Pemerintah Kabupaten Badung, Bali, kini tengah memacu pengembangan sektor pariwisata berbasis olahraga atau sport tourism. Langkah strategis ini diwujudkan melalui perhelatan Piala Bupati Badung 2026, yang dirancang sebagai instrumen utama untuk menarik minat wisatawan serta penggiat olahraga ke wilayah tersebut.

Bupati Badung, I Wayan Adi Arnawa, menegaskan bahwa inisiatif ini merupakan komitmen jangka panjang daerah untuk menciptakan daya tarik wisata yang konsisten. Menurutnya, Badung memerlukan kalender kompetisi olahraga yang rutin agar arus kunjungan atlet, ofisial, dan wisatawan olahraga dapat terjaga sepanjang tahun.

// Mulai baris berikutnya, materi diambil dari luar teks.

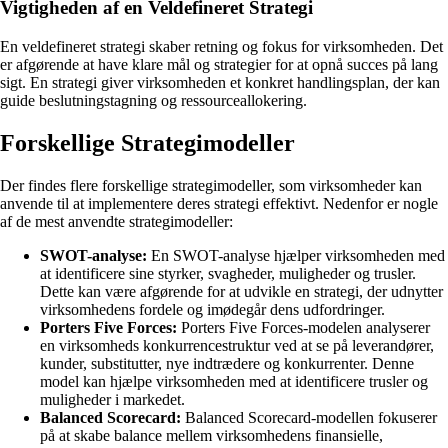
Vigtigheden af en Veldefineret Strategi
En veldefineret strategi skaber retning og fokus for virksomheden. Det
er afgørende at have klare mål og strategier for at opnå succes på lang
sigt. En strategi giver virksomheden et konkret handlingsplan, der kan
guide beslutningstagning og ressourceallokering.
Forskellige Strategimodeller
Der findes flere forskellige strategimodeller, som virksomheder kan
anvende til at implementere deres strategi effektivt. Nedenfor er nogle
af de mest anvendte strategimodeller:
SWOT-analyse:
En SWOT-analyse hjælper virksomheden med
at identificere sine styrker, svagheder, muligheder og trusler.
Dette kan være afgørende for at udvikle en strategi, der udnytter
virksomhedens fordele og imødegår dens udfordringer.
Porters Five Forces:
Porters Five Forces-modelen analyserer
en virksomheds konkurrencestruktur ved at se på leverandører,
kunder, substitutter, nye indtrædere og konkurrenter. Denne
model kan hjælpe virksomheden med at identificere trusler og
muligheder i markedet.
Balanced Scorecard:
Balanced Scorecard-modellen fokuserer
på at skabe balance mellem virksomhedens finansielle,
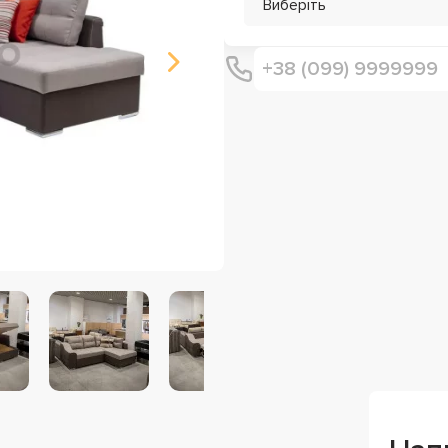
Виберіть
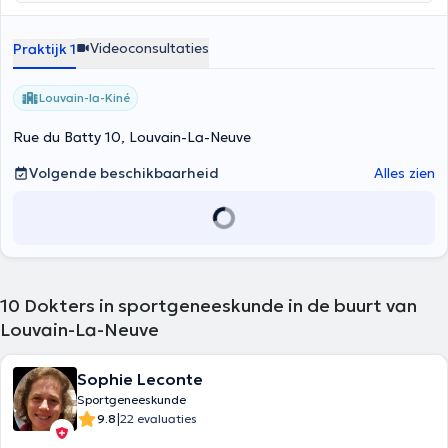
Videoconsultaties
Praktijk 1
Louvain-la-Kiné
Rue du Batty 10, Louvain-La-Neuve
Volgende beschikbaarheid
Alles zien
10
Dokters in sportgeneeskunde in de buurt van
Louvain-La-Neuve
Sophie Leconte
Sportgeneeskunde
|
9.8
22 evaluaties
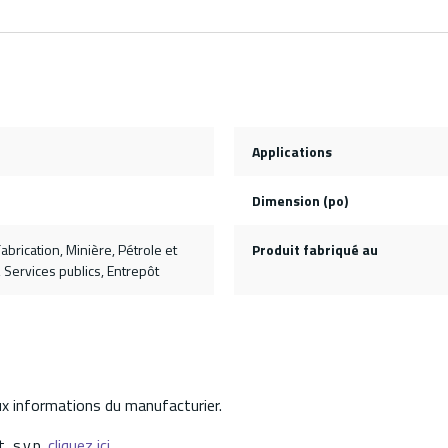
Applications
Dimension (po)
abrication, Minière, Pétrole et
Produit fabriqué au
, Services publics, Entrepôt
aux informations du manufacturier.
, s.v.p.
cliquez ici.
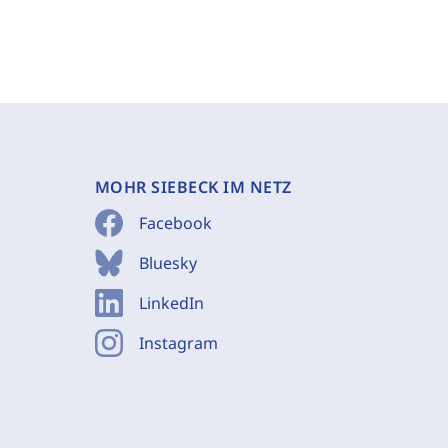
MOHR SIEBECK IM NETZ
Facebook
Bluesky
LinkedIn
Instagram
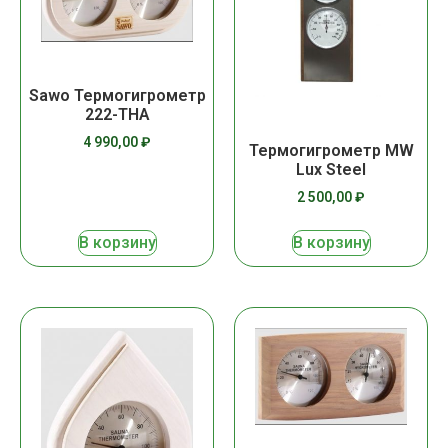
Sawo Термогигрометр
222-THA
4 990,00
₽
Термогигрометр MW
Lux Steel
2 500,00
₽
В корзину
В корзину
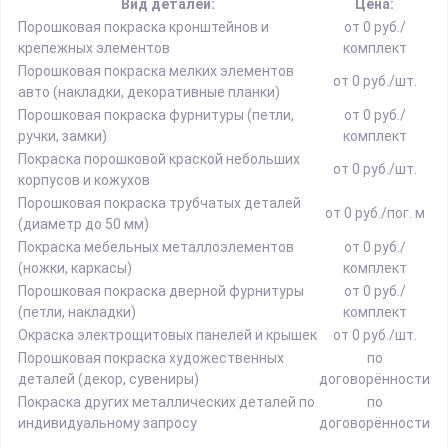
Вид деталей:
Цена:
Порошковая покраска кронштейнов и
от 0 руб./
крепежных элементов
комплект
Порошковая покраска мелких элементов
от 0 руб./шт.
авто (накладки, декоративные планки)
Порошковая покраска фурнитуры (петли,
от 0 руб./
ручки, замки)
комплект
Покраска порошковой краской небольших
от 0 руб./шт.
корпусов и кожухов
Порошковая покраска трубчатых деталей
от 0 руб./пог. м
(диаметр до 50 мм)
Покраска мебельных металлоэлементов
от 0 руб./
(ножки, каркасы)
комплект
Порошковая покраска дверной фурнитуры
от 0 руб./
(петли, накладки)
комплект
Окраска электрощитовых панелей и крышек
от 0 руб./шт.
Порошковая покраска художественных
по
деталей (декор, сувениры)
договорённости
Покраска других металлических деталей по
по
индивидуальному запросу
договорённости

Dalam arahannya, Bupati menginstruksikan Komite Olahraga Nasional Indonesia (KONI) Badung untuk menyusun jadwal kompetisi yang komprehensif bagi seluruh cabang olahraga. Hal ini dinilai krusial tidak hanya untuk mendongkrak pariwisata, tetapi juga sebagai mekanisme pembinaan atlet yang berkelanjutan dan terukur.

Sebagai wujud keseriusan dalam mendukung target tersebut, Pemkab Badung berencana membangun infrastruktur olahraga berskala internasional, termasuk pembangunan stadion di kawasan Abiansemal serta fasilitas kolam renang standar dunia. Pihaknya berjanji akan mengedepankan kualitas pembangunan venue agar mampu menjadi tuan rumah berbagai kejuaraan global di masa depan.

Sementara itu, Ketua KONI Badung, I Made Sutama, menambahkan bahwa perhelatan Piala Bupati Badung 2026 yang melibatkan 40 cabang olahraga ini juga berfungsi sebagai ajang evaluasi krusial. Kompetisi ini menjadi tolok ukur kesiapan atlet Badung dalam mempertahankan dominasi sebagai juara umum pada Pekan Olahraga Provinsi (Porprov) Bali 2027 mendatang.